By Ahmed Rasheed
BAGHDAD (Reuters) - Iraq's Kurdistan regional government threatened to stop oil shipments again at the start of September, claiming Baghdad's central government has continued to hold off on payments to oil companies, as the two sides continue a long-running dispute.
"We are moving ahead to stop oil exports at the start of September, because until this moment we didn't receive any sign Baghdad will approve payments for oil companies working in the region," a senior Kurdistan government official said on Tuesday.
Iraq's uneasy federal union is being tested as the central government has a long-standing disagreement with autonomous Kurdistan in the north over control of oil and territory along their internal border.
Baghdad maintains it alone has the right to export Iraqi crude. But Kurdistan has moved ahead with signing exploration deals with oil majors such as Exxon and Chevron, which the central government rejects as illegal.
In April Kurdistan halted exports, saying Baghdad had not made payments to companies working there, but it restarted shipments on August 7 with a warning they could be halted again in a month if there were no payments.

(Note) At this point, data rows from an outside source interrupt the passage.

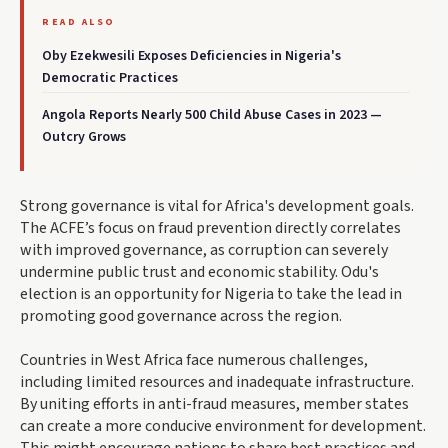
READ ALSO
Oby Ezekwesili Exposes Deficiencies in Nigeria's
Democratic Practices
Angola Reports Nearly 500 Child Abuse Cases in 2023 —
Outcry Grows
Strong governance is vital for Africa's development goals.
The ACFE’s focus on fraud prevention directly correlates
with improved governance, as corruption can severely
undermine public trust and economic stability. Odu's
election is an opportunity for Nigeria to take the lead in
promoting good governance across the region.
Countries in West Africa face numerous challenges,
including limited resources and inadequate infrastructure.
By uniting efforts in anti-fraud measures, member states
can create a more conducive environment for development.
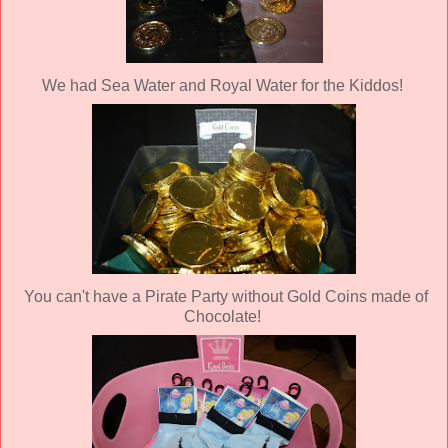
We had Sea Water and Royal Water for the Kiddos!
You can't have a Pirate Party without Gold Coins made of
Chocolate!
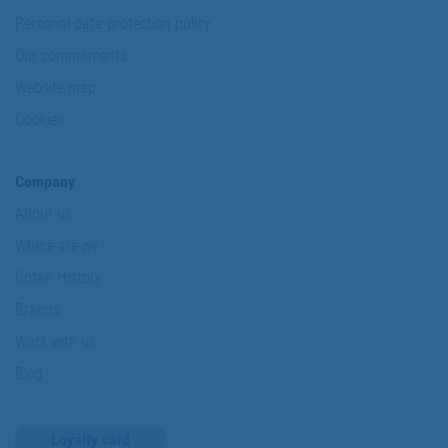
Personal data protection policy
Our commitments
Website map
Cookies
Company
About us
Where are we?
Cofan History
Brands
Work with us
Blog
Loyalty card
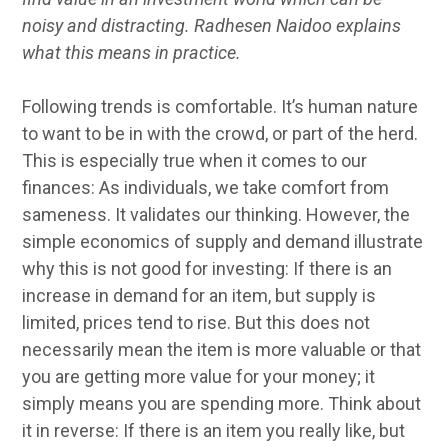
noisy and distracting. Radhesen Naidoo explains
what this means in practice.
Following trends is comfortable. It’s human nature
to want to be in with the crowd, or part of the herd.
This is especially true when it comes to our
finances: As individuals, we take comfort from
sameness. It validates our thinking. However, the
simple economics of supply and demand illustrate
why this is not good for investing: If there is an
increase in demand for an item, but supply is
limited, prices tend to rise. But this does not
necessarily mean the item is more valuable or that
you are getting more value for your money; it
simply means you are spending more. Think about
it in reverse: If there is an item you really like, but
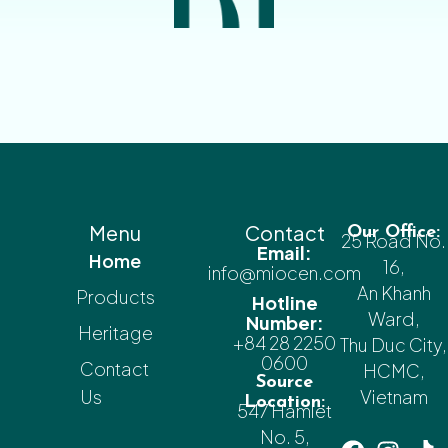
Menu
Contact
Our Office:
25 Road No.
Email:
Home
16,
info@miocen.com
An Khanh
Products
Hotline
Ward,
Number:
Heritage
+84 28 2250
Thu Duc City,
0600
Contact
HCMC,
Source
Us
Vietnam
Location:
547 Hamlet
No. 5,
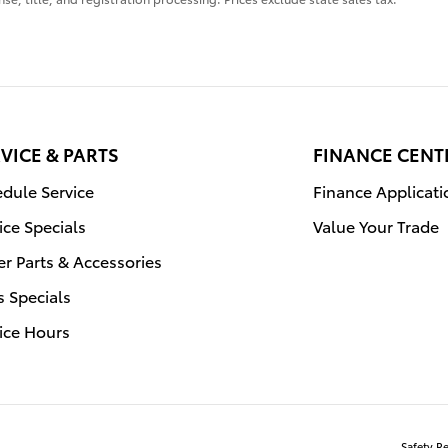
VICE & PARTS
FINANCE CENT
dule Service
Finance Applicati
ice Specials
Value Your Trade
r Parts & Accessories
s Specials
ice Hours
Safety R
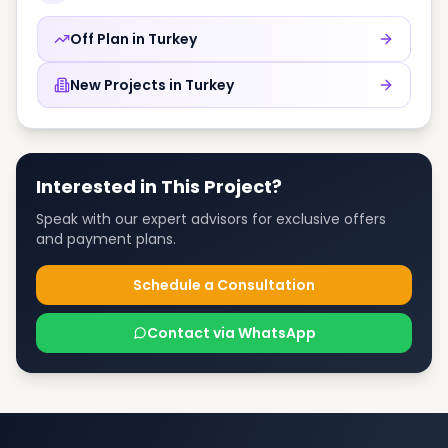
Off Plan in
Turkey
New Projects in
Turkey
Interested in This Project?
Speak with our expert advisors for exclusive offers
and payment plans.
Schedule a Consultation
Contact via WhatsApp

Iraq says Kurdistan's oil shipments have fluctuated around 100,000 to 120,000 barrels per day since they restarted, below the 175,000 bpd that Baghdad says was agreed with Kurdistan.
A senior Iraqi government adviser said Kurdish authorities still needed to present receipts showing company expenses and that more auditing was needed before any payments are approved.
Iraq approved a payment of close to $560 million to oil producers operating in the north in return for their investment costs to develop oilfields in the Kurdish region. But officials are still waiting for the go-ahead.
"We've allocated 650 billion Iraqi dinars ($559.4 million) in the 2012 budget to pay the companies, which we will release after we receive the order from the government. Until now no order was received," Deputy Iraq's Finance Minister Fadhil Nabi said.
Crude produced in Kurdistan is fed into Iraq's Kirkuk export stream and sold onto world markets via the Turkish Mediterranean port of Ceyhan. The earlier KRG export halt cut Kirkuk shipments by a quarter to below 300,000 bpd.
In an interim agreement in January 2011, Baghdad approved payments to companies in Kurdistan for exploration and extraction costs.
That agreement called for Kurdish authorities to supply 175,000 barrels per day of oil exports and Baghdad to route 50 percent of the KRG's export earnings to Kurdistan to cover producing companies' costs.
Kurdistan says only two payments totaling $514 million have been received, with the last payment made in May 2011.